Work item: Exact copies of all the entries are required, and no pictures should appear in them.

Extracted records:
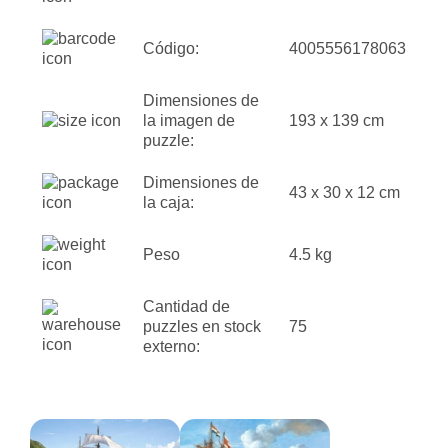
Código:
4005556178063
Dimensiones de
la imagen de
193 x 139 cm
puzzle:
Dimensiones de
43 x 30 x 12 cm
la caja:
Peso
4.5 kg
Cantidad de
puzzles en stock
75
externo:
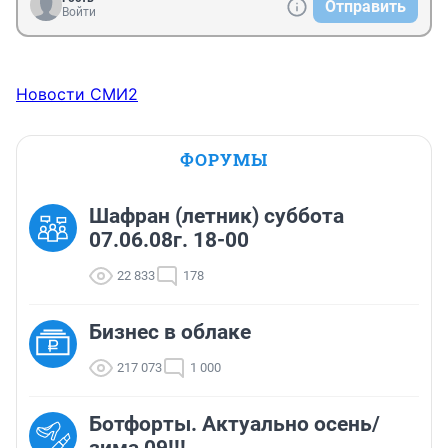
Отправить
Войти
Новости СМИ2
ФОРУМЫ
Шафран (летник) суббота
07.06.08г. 18-00
22 833
178
Бизнес в облаке
217 073
1 000
Ботфорты. Актуально осень/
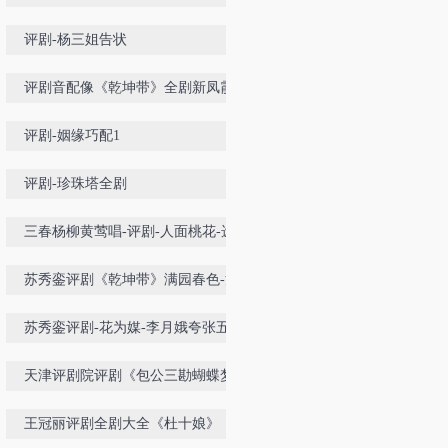
评剧-杨三姐告状
评剧音配像《乾坤带》全剧新凤霞
评剧-姻缘巧配1
评剧-珍珠塔全剧
三春杨柳黄莺唱-评剧-人面桃花-选
段
苏秀銮评剧《乾坤带》满园春色-河
北省衡水评剧团
苏秀銮评剧-花为媒-李月娥夸张五
可-衡水市评剧团
天津评剧院评剧《包公三勘蝴蝶梦》
王冠丽评剧全剧大全《杜十娘》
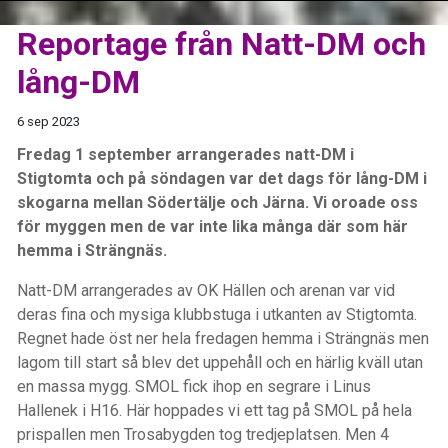
Reportage från Natt-DM och
lång-DM
6 sep 2023
Fredag 1 september arrangerades natt-DM i
Stigtomta och på söndagen var det dags för lång-DM i
skogarna mellan Södertälje och Järna. Vi oroade oss
för myggen men de var inte lika många där som här
hemma i Strängnäs.
Natt-DM arrangerades av OK Hällen och arenan var vid
deras fina och mysiga klubbstuga i utkanten av Stigtomta.
Regnet hade öst ner hela fredagen hemma i Strängnäs men
lagom till start så blev det uppehåll och en härlig kväll utan
en massa mygg. SMOL fick ihop en segrare i Linus
Hallenek i H16. Här hoppades vi ett tag på SMOL på hela
prispallen men Trosabygden tog tredjeplatsen. Men 4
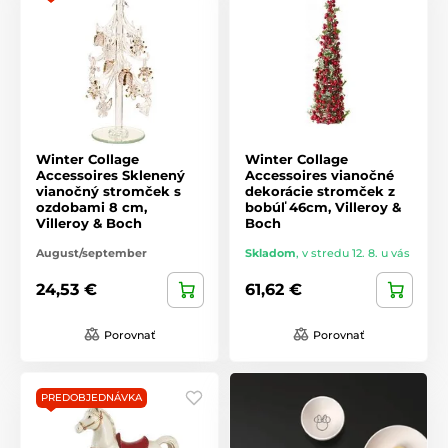
Winter Collage
Winter Collage
Accessoires Sklenený
Accessoires vianočné
vianočný stromček s
dekorácie stromček z
ozdobami 8 cm,
bobúľ 46cm, Villeroy &
Villeroy & Boch
Boch
August/september
Skladom
,
v stredu 12. 8. u vás
24,53 €
61,62 €
Porovnať
Porovnať
PREDOBJEDNÁVKA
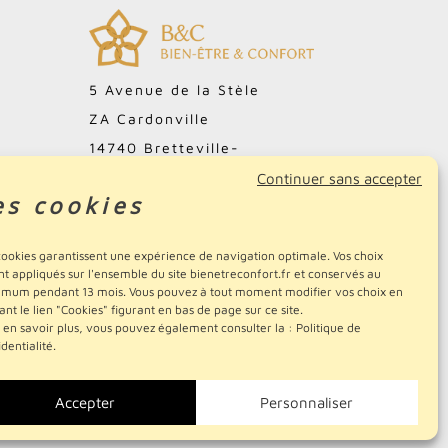
5 Avenue de la Stèle
ZA Cardonville
14740 Bretteville-
l'Orgueilleuse
Continuer sans accepter
es cookies
FRANCE
02.31.51.15.70
cookies garantissent une expérience de navigation optimale. Vos choix
nt appliqués sur l'ensemble du site bienetreconfort.fr et conservés au
mum pendant 13 mois. Vous pouvez à tout moment modifier vos choix en
sant le lien "Cookies" figurant en bas de page sur ce site.
 en savoir plus, vous pouvez également consulter la :
Politique de
identialité
.
Accepter
Personnaliser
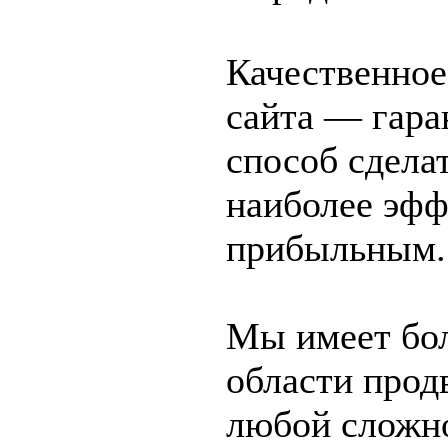
Качественное
сайта — гар
способ сдела
наиболее эф
прибыльным.
Мы имеет бо
области прод
любой сложн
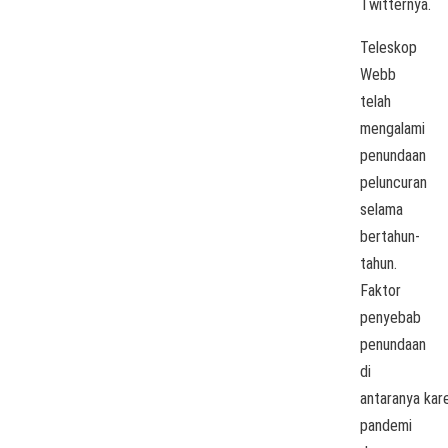
Twitternya.
Teleskop
Webb
telah
mengalami
penundaan
peluncuran
selama
bertahun-
tahun.
Faktor
penyebab
penundaan
di
antaranya kar
pandemi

Expected answer:
Código:
4005556178063
Dimensiones de
la imagen de
193 x 139 cm
puzzle:
Dimensiones de
43 x 30 x 12 cm
la caja:
Peso
4.5 kg
Cantidad de
puzzles en stock
75
externo:
Отправить
Войти
Новости СМИ2
ФОРУМЫ
Шафран (летник) суббота
07.06.08г. 18-00
22 833
178
Бизнес в облаке
217 073
1 000
Ботфорты. Актуально осень/
评剧-杨三姐告状
评剧音配像《乾坤带》全剧新凤霞
评剧-姻缘巧配1
评剧-珍珠塔全剧
三春杨柳黄莺唱-评剧-人面桃花-选
段
苏秀銮评剧《乾坤带》满园春色-河
北省衡水评剧团
苏秀銮评剧-花为媒-李月娥夸张五
可-衡水市评剧团
天津评剧院评剧《包公三勘蝴蝶梦》
王冠丽评剧全剧大全《杜十娘》
Reportage från Natt-DM och
lång-DM
6 sep 2023
Fredag 1 september arrangerades natt-DM i
Stigtomta och på söndagen var det dags för lång-DM i
skogarna mellan Södertälje och Järna. Vi oroade oss
för myggen men de var inte lika många där som här
hemma i Strängnäs.
Natt-DM arrangerades av OK Hällen och arenan var vid
deras fina och mysiga klubbstuga i utkanten av Stigtomta.
Regnet hade öst ner hela fredagen hemma i Strängnäs men
lagom till start så blev det uppehåll och en härlig kväll utan
en massa mygg. SMOL fick ihop en segrare i Linus
Hallenek i H16. Här hoppades vi ett tag på SMOL på hela
prispallen men Trosabygden tog tredjeplatsen. Men 4
Winter Collage
Winter Collage
Accessoires Sklenený
Accessoires vianočné
vianočný stromček s
dekorácie stromček z
ozdobami 8 cm,
bobúľ 46cm, Villeroy &
Villeroy & Boch
Boch
August/september
Skladom
,
v stredu 12. 8. u vás
24,53 €
61,62 €
Porovnať
Porovnať
PREDOBJEDNÁVKA
5 Avenue de la Stèle
ZA Cardonville
14740 Bretteville-
l'Orgueilleuse
Continuer sans accepter
es cookies
FRANCE
02.31.51.15.70
cookies garantissent une expérience de navigation optimale. Vos choix
nt appliqués sur l'ensemble du site bienetreconfort.fr et conservés au
mum pendant 13 mois. Vous pouvez à tout moment modifier vos choix en
sant le lien "Cookies" figurant en bas de page sur ce site.
 en savoir plus, vous pouvez également consulter la :
Politique de
identialité
.
Accepter
Personnaliser
Качественное
сайта — гар
способ сдела
наиболее эф
прибыльным.
Мы имеет бо
области прод
любой сложн
Twitternya.
Teleskop
Webb
telah
mengalami
penundaan
peluncuran
selama
bertahun-
tahun.
Faktor
penyebab
penundaan
di
antaranya kar
pandemi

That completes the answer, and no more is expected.